If you’re still on the fence, here’s a good protocol for deciding whether you actually benefit from fasted cardio or not. It assumes you’re not doing any cardio, so if you are, you’ll need to take that into account.

  • First: Start out doing 20-30 minutes of low intensity, steady-state (LISS) cardio in a fed state, 2-3 times per week. Stick with that for at least a month, and make careful observations about your bodyweight, your performance in the gym, and how you feel overall.
  • Second: After 4-6 weeks (or when weight loss progress stalls, if that’s your goal), switch to fasted cardio, but stick with the 20-30 minutes of LISS, 2-3 times per week. Again, be consistent with this for at least another month and make careful observations.
  • Third: If you’ve noticed a significant difference between fasted and fed cardio, then great: you have your answer. Otherwise, go back to fed cardio using the same frequency and duration, and stick with that for a while. If, after, another month, you still haven’t noticed any differences, it probably doesn’t matter when you do your cardio — just get it in.
    Fourth: Once you’ve decided when to do your cardio, if your progress stalls, slowly increase either the duration, frequency, or intensity of your sessions to continue losing weight.
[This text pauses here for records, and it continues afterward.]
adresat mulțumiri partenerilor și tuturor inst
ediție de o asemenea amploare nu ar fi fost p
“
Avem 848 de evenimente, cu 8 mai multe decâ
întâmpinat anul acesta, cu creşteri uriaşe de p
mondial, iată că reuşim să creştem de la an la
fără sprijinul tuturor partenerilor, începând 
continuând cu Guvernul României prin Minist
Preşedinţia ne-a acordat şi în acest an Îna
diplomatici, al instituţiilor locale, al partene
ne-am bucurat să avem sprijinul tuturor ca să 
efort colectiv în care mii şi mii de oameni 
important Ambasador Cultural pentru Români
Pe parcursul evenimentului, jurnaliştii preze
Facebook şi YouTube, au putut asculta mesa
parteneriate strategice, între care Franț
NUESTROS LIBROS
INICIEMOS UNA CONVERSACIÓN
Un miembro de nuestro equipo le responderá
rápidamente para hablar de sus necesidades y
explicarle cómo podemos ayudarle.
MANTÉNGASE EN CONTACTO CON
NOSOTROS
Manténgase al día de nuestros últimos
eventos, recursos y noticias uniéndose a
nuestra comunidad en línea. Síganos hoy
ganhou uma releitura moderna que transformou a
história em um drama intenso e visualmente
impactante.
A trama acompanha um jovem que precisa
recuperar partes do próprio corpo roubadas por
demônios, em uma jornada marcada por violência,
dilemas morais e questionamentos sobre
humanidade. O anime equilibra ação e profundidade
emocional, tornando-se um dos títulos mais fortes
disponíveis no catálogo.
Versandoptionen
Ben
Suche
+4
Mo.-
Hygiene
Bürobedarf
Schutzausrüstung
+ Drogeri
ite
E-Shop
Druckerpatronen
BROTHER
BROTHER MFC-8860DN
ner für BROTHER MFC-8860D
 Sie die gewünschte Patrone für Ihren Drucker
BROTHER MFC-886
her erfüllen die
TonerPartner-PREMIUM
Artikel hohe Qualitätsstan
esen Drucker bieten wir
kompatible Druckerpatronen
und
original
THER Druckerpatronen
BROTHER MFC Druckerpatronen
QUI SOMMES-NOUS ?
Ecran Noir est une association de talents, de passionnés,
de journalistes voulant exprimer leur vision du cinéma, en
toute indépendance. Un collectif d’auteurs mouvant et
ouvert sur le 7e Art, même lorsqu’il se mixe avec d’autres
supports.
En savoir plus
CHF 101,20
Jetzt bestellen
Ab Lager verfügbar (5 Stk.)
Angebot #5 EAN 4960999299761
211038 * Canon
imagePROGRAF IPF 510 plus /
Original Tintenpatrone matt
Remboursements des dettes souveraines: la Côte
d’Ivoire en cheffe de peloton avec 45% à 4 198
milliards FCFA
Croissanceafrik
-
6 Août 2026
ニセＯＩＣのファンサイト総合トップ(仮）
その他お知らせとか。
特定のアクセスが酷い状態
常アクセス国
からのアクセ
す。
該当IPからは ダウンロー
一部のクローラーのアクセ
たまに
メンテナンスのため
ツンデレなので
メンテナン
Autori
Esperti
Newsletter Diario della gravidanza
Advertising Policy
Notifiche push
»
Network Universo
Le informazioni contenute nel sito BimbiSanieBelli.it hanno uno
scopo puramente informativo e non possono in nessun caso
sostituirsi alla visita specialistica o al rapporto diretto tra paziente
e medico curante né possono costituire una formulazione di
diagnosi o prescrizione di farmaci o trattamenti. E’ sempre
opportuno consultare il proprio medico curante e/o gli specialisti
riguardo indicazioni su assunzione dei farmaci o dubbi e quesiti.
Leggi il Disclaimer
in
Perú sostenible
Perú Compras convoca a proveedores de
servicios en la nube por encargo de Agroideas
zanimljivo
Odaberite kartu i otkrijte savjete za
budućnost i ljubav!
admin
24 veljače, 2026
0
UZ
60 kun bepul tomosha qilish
It’s not flashy or even much fun, but this kind of slow, logical progress (the same kind I recommend for lifting in my Unf*ck Your Program video series) is the best way to know for sure what works for you!

Editor’s note: This article is an op-ed. The views expressed herein and in the video are the author’s and don’t necessarily reflect the views of BarBend. Claims, assertions, opinions, and quotes have been sourced exclusively by the author.